Er zijn geen statistisch significante verschillen te zien in suikergehalten t.o.v. NEVO 2011.

Reducties zijn vooral te zien in productgroepen waar voor 2016 afspraken zijn gemaakt in het kader van het Akkoord Verbetering Productsamenstelling, of waarvoor er daaraan voorafgaand al afspraken waren.

Naast het vergelijken van de gemiddelde gehalten binnen de productgroep is ook van belang om te beoordelen in hoeverre de voedingsmiddelen in deze productgroepen voldoen aan de daarin afgesproken maximale gehalten aan zout, verzadigd vet en suiker. Hierover wordt in deze rapportage niet gerapporteerd; hierover wordt gerapporteerd door de NVWA (14).

Voor brood is het maximum natriumgehalte vastgelegd in het

Warenwetbesluit Meel en Brood (26). De reductie van het zoutgehalte in brood van 19 procent is belangrijk omdat ongeveer een kwart van de dagelijkse zoutinname uit brood afkomstig is (29).

Het maximum zoutgehalte in brood is de afgelopen jaren stapsgewijs verlaagd. Hiermee is al gestart voor 2011. In 2009 was het maximum zoutgehalte per 100g droge stof 2,5%, in 2011 2,1% en in 2012 1,9%. De laatste wijziging van het maximumgehalte in het Warenwetbesluit was op 1 januari 2013, sindsdien is het 1,8% per 100 g droge stof. Uitgaande van een gemiddeld droge stof gehalte van 64% is dit circa 475 mg natrium per 100g brood. Sinds de vorige

Herformuleringsmonitor in 2014 is er dus geen verlaging van het maximum zoutgehalte in het Warenwetbesluit geweest en is het

natriumgehalte sinds de vorige monitor in 2014 niet verder gedaald. Dit beeld wordt ook bevestigd uit monitoring van de sector zelf (23).

Met ingang van 1 juli 2017 treedt een wijziging van het Warenwetbesluit in werking (26). Hierin is geen nieuw maximum zoutgehalte vastgelegd. Wel wordt de definitie van broodsoorten die onder het warenwetbesluit vallen uitgebreid.

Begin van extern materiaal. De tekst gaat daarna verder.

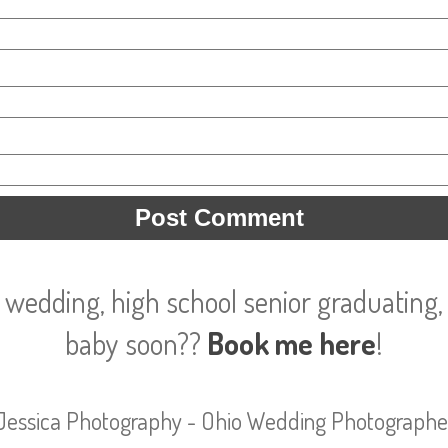
 wedding, high school senior graduating, 
baby soon??
Book me here
!
Jessica Photography - Ohio Wedding Photographe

Voor halfharde en harde kaas is een daling in het natriumgehalte zichtbaar van 11% t.o.v. NEVO 2011. Door de leden van de NZO die kaas produceren wordt sinds 2008 gewerkt aan zoutreductie in Goudse 48+ kaas. Tussen 2008 en 2011 ging het om een reductie van 15% (30). Vervolgens is afgesproken het gemiddelde zouthalte in Goudse kaas 48+ tussen 2011 en 2015 met 10% verder te verlagen met 10%. De beoogde reductie in het zoutgehalte tussen 2011 en 2015 lijkt dus te zijn behaald, maar het verschil t.o.v. NEVO 2011 is niet statistisch significant. Dit kan verklaard worden door een grote spreiding van de natriumgehalten en/of te weinig statistische power (zie 4.2). Ten opzichte van de vorige Herformuleringsmonitor is het zoutgehalte niet verder gedaald (15).

Net als voor brood en kaas zijn ook voor groente- en

peulvruchtenconserven de reducties in het natriumgehalte t.o.v. NEVO 2011 vergelijkbaar met die in de vorige Herformuleringsmonitor en is de einddatum van de afspraak al gepasseerd en er zijn nog geen nieuwe afspraken gemaakt. Voor deze productgroepen lijken vervolgafspraken nodig om tot verdere zoutreductie te komen.

Voor vleeswaren is er in 2013 een convenant getekend met juni 2015 als einddatum voor het bereiken van de maximumgehalten (27). Doelstelling van dit convenant was om de natriumgehalten met 5% te verminderen. Om dit te bereiken zijn voor vijf soorten vleeswaren maximale natriumgehalten vastgelegd. Voor vier van die soorten (gegrild ontbijtspek, overige gekookte enkelvoudige vleeswaren, vleeswaren samengesteld bereid en filet americain) lijkt de doelstelling bereikt, maar voor overige rauw samengestelde (snij)vleeswaren nog niet. We konden de verschillen t.o.v. NEVO 2011 echter niet significant aantonen. Dit kan mogelijk verklaard worden door een grote spreiding in natriumgehalten binnen de soorten en/of gebrek aan statistische power (zie paragraaf 4.2)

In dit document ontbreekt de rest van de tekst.